## [Exercise inputs]
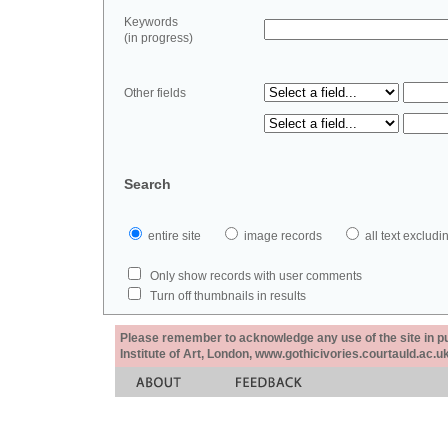
Keywords
(in progress)
Other fields
Search
entire site
image records
all text exclu
Only show records with user comments
Turn off thumbnails in results
Please remember to acknowledge any use of the site in pub
Institute of Art, London, www.gothicivories.courtauld.ac.uk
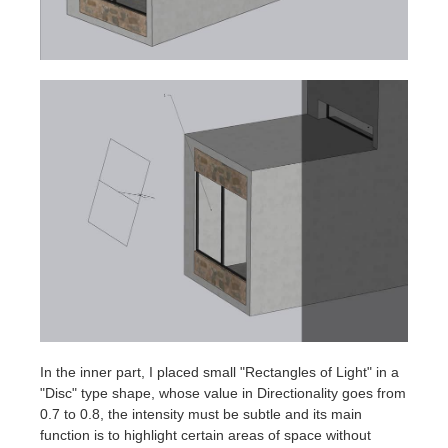
In the inner part, I placed small "Rectangles of Light" in a
"Disc" type shape, whose value in Directionality goes from
0.7 to 0.8, the intensity must be subtle and its main
function is to highlight certain areas of space without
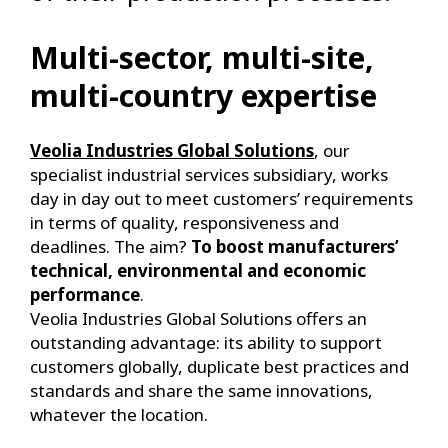
Multi-sector, multi-site,
multi-country expertise
Veolia Industries Global Solutions
, our
specialist industrial services subsidiary, works
day in day out to meet customers’ requirements
in terms of quality, responsiveness and
deadlines. The aim?
To boost manufacturers’
technical, environmental and economic
performance
.
Veolia Industries Global Solutions offers an
outstanding advantage: its ability to support
customers globally, duplicate best practices and
standards and share the same innovations,
whatever the location.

## [The problem]
Repeat the whole listing above word for word, but keep any picture out of it.

## [Exercise response]
Keywords
(in progress)
Other fields
Search
entire site
image records
all text exclu
Only show records with user comments
Turn off thumbnails in results
Please remember to acknowledge any use of the site in pub
Institute of Art, London, www.gothicivories.courtauld.ac.uk
In the inner part, I placed small "Rectangles of Light" in a
"Disc" type shape, whose value in Directionality goes from
0.7 to 0.8, the intensity must be subtle and its main
function is to highlight certain areas of space without
Multi-sector, multi-site,
multi-country expertise
Veolia Industries Global Solutions
, our
specialist industrial services subsidiary, works
day in day out to meet customers’ requirements
in terms of quality, responsiveness and
deadlines. The aim?
To boost manufacturers’
technical, environmental and economic
performance
.
Veolia Industries Global Solutions offers an
outstanding advantage: its ability to support
customers globally, duplicate best practices and
standards and share the same innovations,
whatever the location.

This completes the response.